Adidas has launched their speed factories, an innovative new type of manufacturing technology that promises to increase production exponentially while maintaining the same advanced, high-tech product.
”Speedfactory combines the design and development of sporting goods with an automated decentralized and flexible manufacturing process, the flexibility opens the doors for us to be much closer to the market and to where our consumer is, ultimately we are at the forefront of innovating our industry by expanding the boundaries for how, where and when we can manufacture our industry-leading products.” – Herbert Hainer, CEO Of Adidas.
The trademark filing for ”speed factory” took place in 2015 and covers the following categories:
- Sports bags.
- Clothing that includes tops, tracksuits, sweaters, jerseys, jackets, and vests.
- Sports equipment including protective athletic equipment, such as shin guards, knee pads, elbow pads, headgear, and more.
- Retail store services featuring clothing and footwear.
- Online services featuring clothing and footwear.
- Custom manufacture and assembly of sporting equipment.
The Adidas brand is continually expanding, and if anything shows that, it’s the launch of their new Runbase gym, with Runbase Prague acting as a pioneer.

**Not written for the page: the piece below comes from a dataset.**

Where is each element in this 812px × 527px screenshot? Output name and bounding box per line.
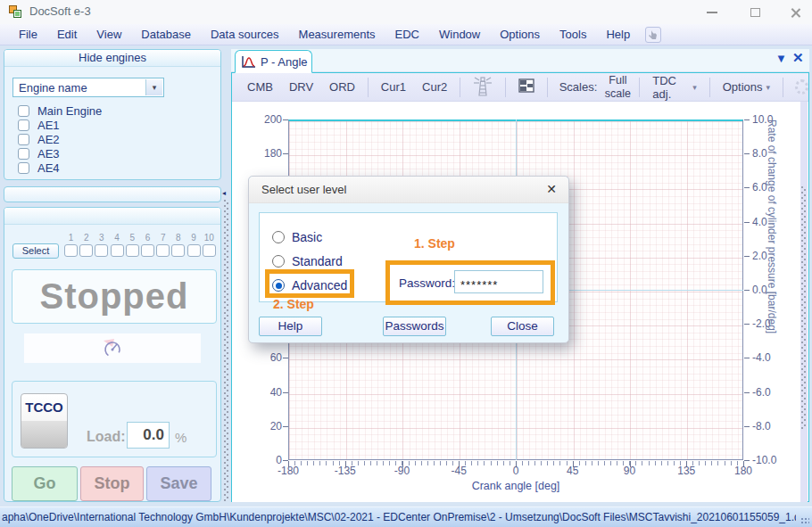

The trademark application was submitted in 2015 and covers the following categories:
- Retail store services in the field of running, sports equipment, clothing, footwear, and headwear.
- Organizing and conducting physical fitness training courses and running clinics; providing information relating to the sport of running and running events; providing instructions and equipment in the field of physical fitness; organizing and promoting sporting events and competitions.
- Providing of food and drink.
- Providing public bath and shower facilities.
Adidas is a multibillion-dollar corporation with a lot at stake; part of their futureproofing involves protecting their intellectual property. They’ve done this well with around 200 currently registered trademarks in the US and more in other jurisdictions such as the European Union. Under trademark law, you need to register your trademark with the relevant intellectual property office to be protected.